Wczoraj wpadł mi w ręce schemat (fragmennt na ksero) wzmacniacza GIGANT 120. Zastanawia mnie jeden szczegół, a mianowicie troszkę "nietypowy" układ w katodzie pierwszej triody lampy sterującej.
Jest tam rezystor 520R połączony szeregowo(!) z kondensatorem.
Czyżby za polaryzację siatki pierwszego stopnia był odpowiedzialny rezystor sprzężenia zwrotnego (3 k) w połączeniu z uzwojeniem wtórnym trafa głośnikowego? Czy może po prostu to błąd?

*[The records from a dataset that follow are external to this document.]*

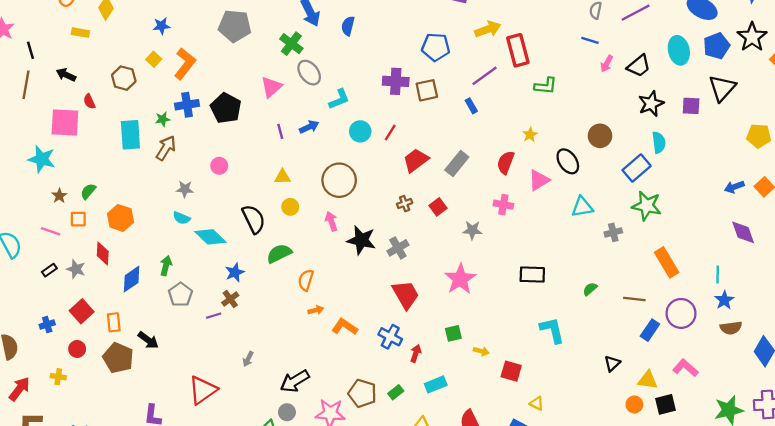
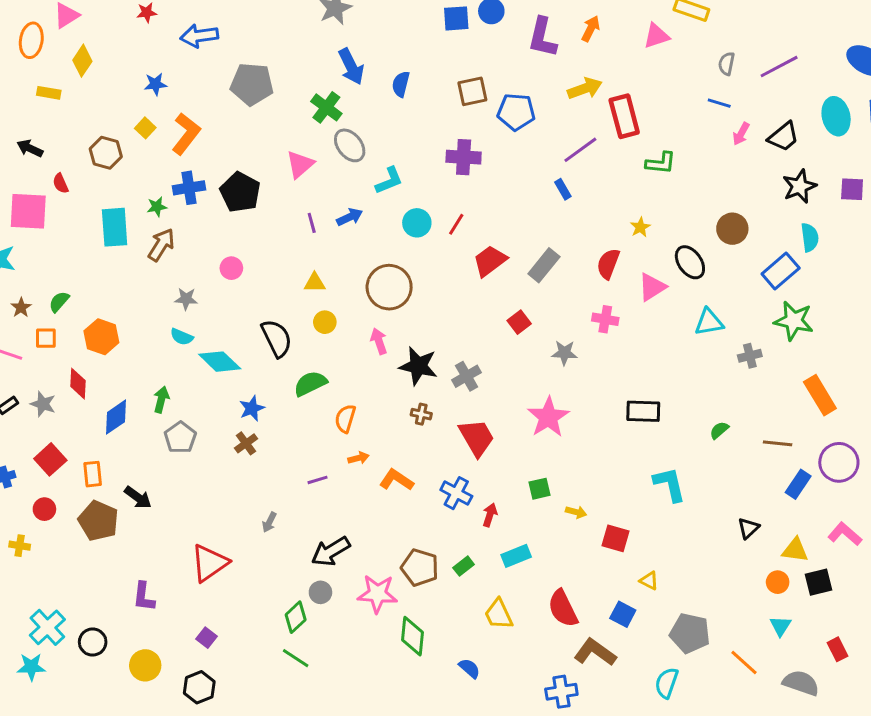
brown square: (427, 90) -> (472, 91), moved
brown cross: (405, 204) -> (421, 414), moved, turned 32
purple line: (214, 316) -> (318, 480), moved

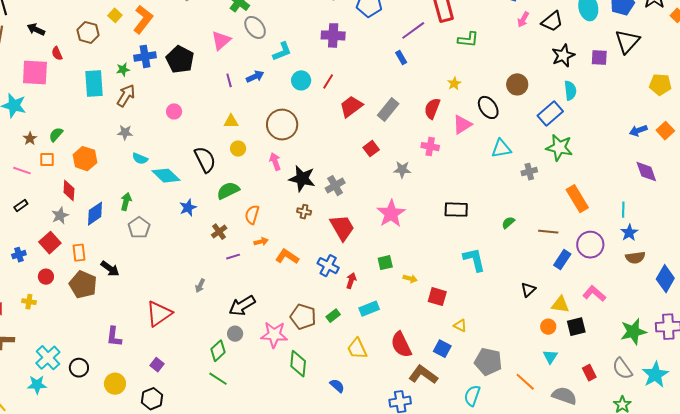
gray star: (186, 299) -> (125, 133), moved
gray star: (43, 404) -> (60, 216), moved, turned 30
brown cross: (246, 443) -> (219, 232), moved

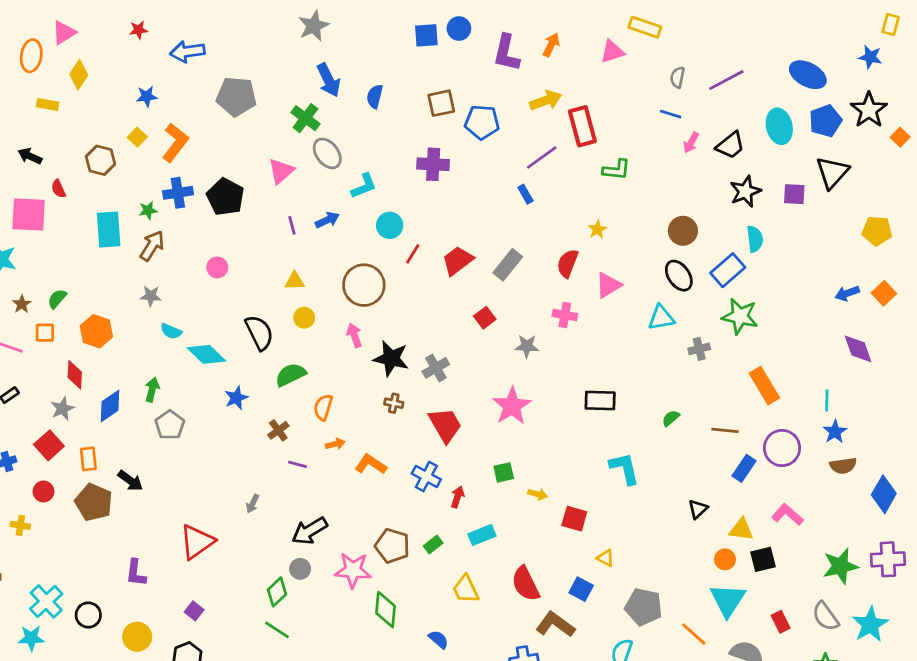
red line: (328, 81) -> (413, 254), moved
black ellipse: (488, 107) -> (679, 276), moved
purple line: (233, 257) -> (297, 464), turned 32
cyan triangle: (550, 357) -> (728, 600), size x1.8

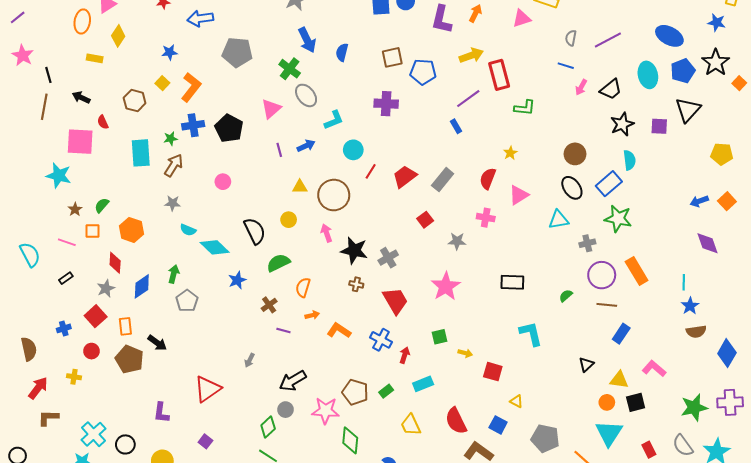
yellow triangle: (295, 281) -> (300, 187), moved
purple circle: (782, 448) -> (602, 275), moved

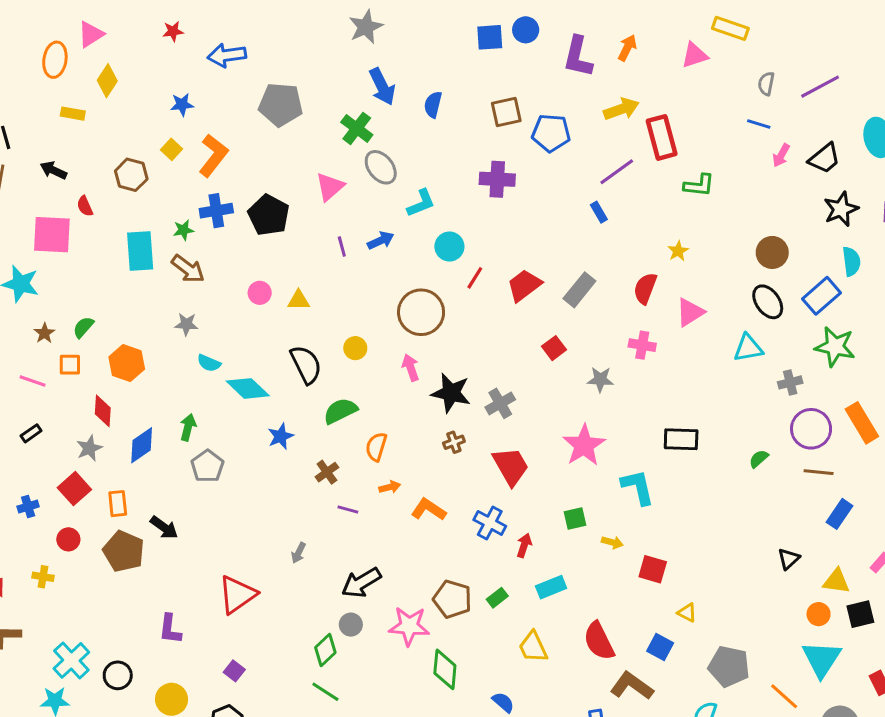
brown arrow: (174, 165) -> (188, 269), turned 95
yellow triangle: (300, 187) -> (299, 300), moved
brown cross: (356, 284) -> (454, 442), turned -32
cyan L-shape: (531, 334) -> (638, 487), moved

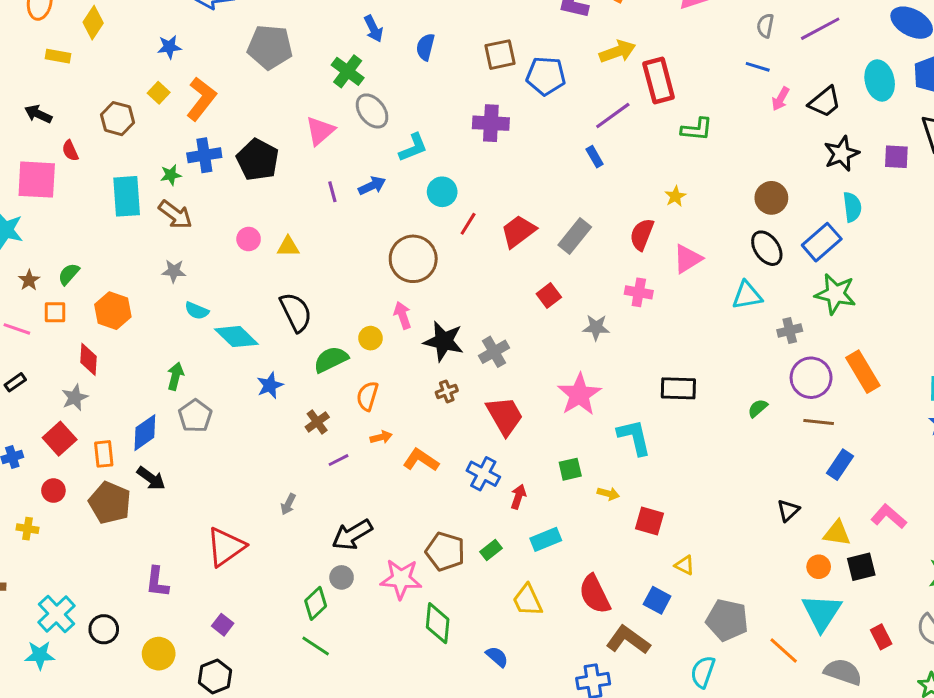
blue arrow: (382, 87) -> (374, 29), size x0.7
yellow circle: (355, 348) -> (370, 338), moved
blue diamond: (142, 445) -> (145, 433), moved
purple line: (348, 509) -> (338, 460), turned -42

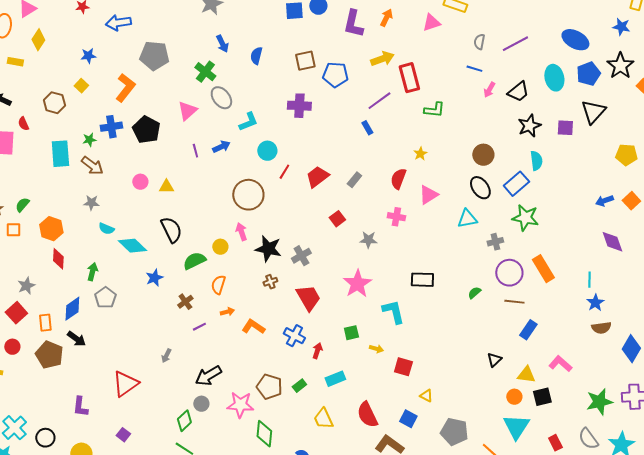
orange L-shape: (201, 99) -> (125, 88), moved
gray rectangle: (575, 236) -> (354, 180), size x0.7
red diamond: (89, 359) -> (58, 259), moved

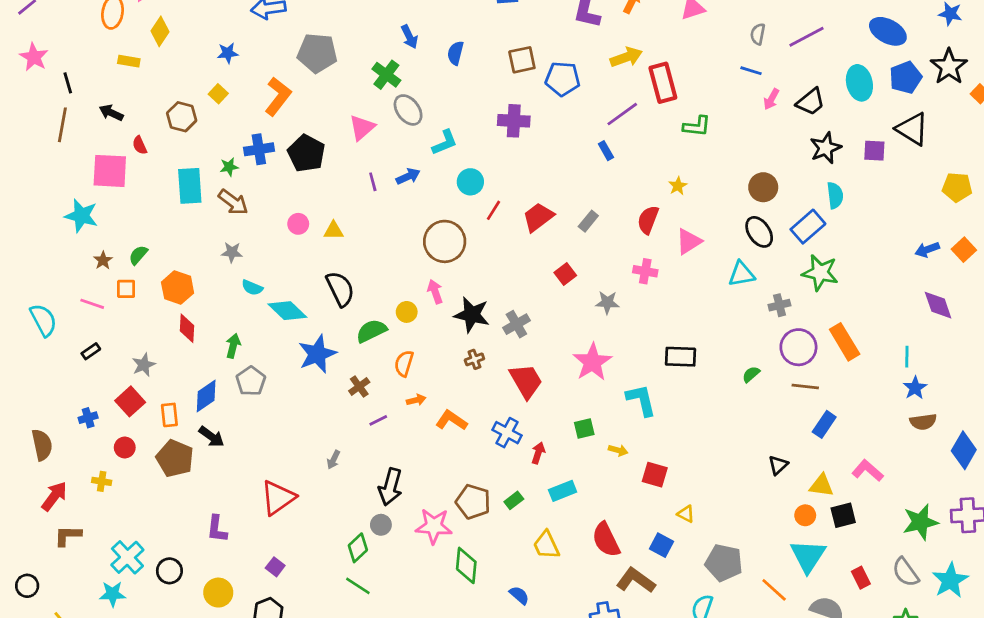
black triangle: (593, 112) -> (912, 129), turned -40
blue star: (154, 278) -> (317, 354), size x1.6
black arrow: (208, 376) -> (390, 487), turned -44

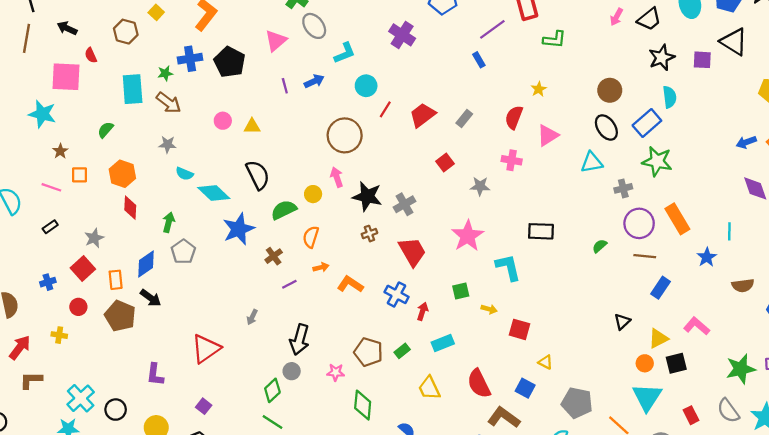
purple cross: (514, 121) -> (402, 35), turned 30
green semicircle: (138, 255) -> (105, 130), moved
blue star: (915, 388) -> (707, 257), moved
yellow triangle: (821, 485) -> (658, 338), turned -35
pink star: (434, 526) -> (336, 372), size x0.6

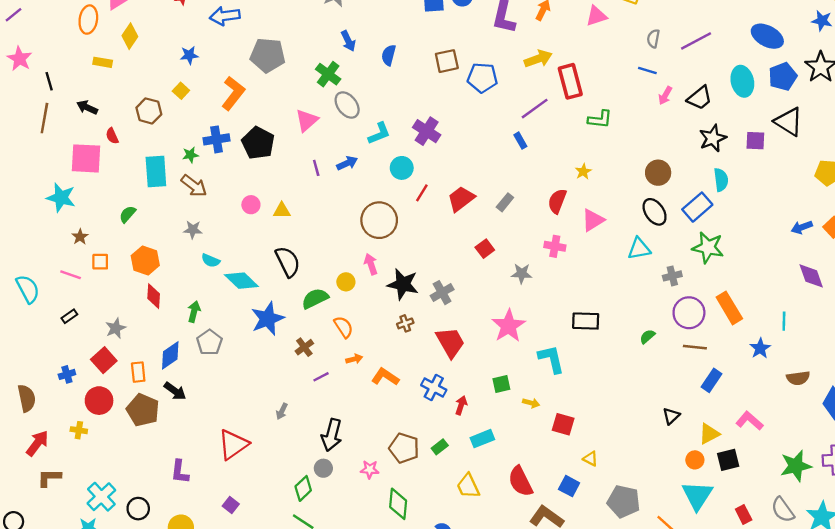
purple cross: (402, 35) -> (427, 131), moved
orange semicircle: (311, 237) -> (344, 327), turned 130
red circle: (78, 307) -> (99, 401), size x1.5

Ksero zostało zrobione z instrukcji dołączonej do wzmacniacza.....
Pozdrawiam
Nie masz wymaganych uprawnień, aby zobaczyć pliki załączone do tego posta.
Witam.
Schemat nie zawiera błędów, choć przyznaję, że przedstawione rozwiązanie zaskakuje nieco swoją oryginalnością. Wpięcie rezystora katodowego 3k w obwód wtórnego uzwojenia transformatora głośnikowego (połączonego "zimnym" końcem z masą) zamiast bezpośrednio do masy nie ma większego wpływu na stałoprądowy punkt pracy pierwszej triody. Jeśli chodzi natomiast o działanie pętli NFB to rozwiązanie takie cechuje się wzrostem głębokości ujemnego sprzężenia zwrotnego dla najniższych częstotliwości pasma, dla których reaktancja pojemnościowa szeregowo połączonego z rezystorem 560R kondensatora 47uF wykazuje największą wartość (np. dla f=20Hz Xc=169 om). Może to mieć korzystny wpływ na stabilność pracy stopnia końcowego, gdyż niekiedy, wskutek występowania niepożądanych sprzężeń między poszczególnymi stopniami układu przez obwody zasilania, oraz stosunkowo niewysokiej indukcyjności uzwojenia pierwotnego transformatora głośnikowego wzmacniacze m.cz. potrafią się wzbudzać na bardzo niskich częstotliwościach (nawet na częstotliwościach infradźwiękowych).
Dziękuję za odpowiedzi.
Romku, tak też nieśmiało podejrzewałem i błąd był ostatecznością...
Jak zauważyłeś faktycznie rozwiązanie to mogło być zastosowane z uwagi na wzbudzanie się wzmacniacza na częstotliwościach podakustycznych konkretnego modelu.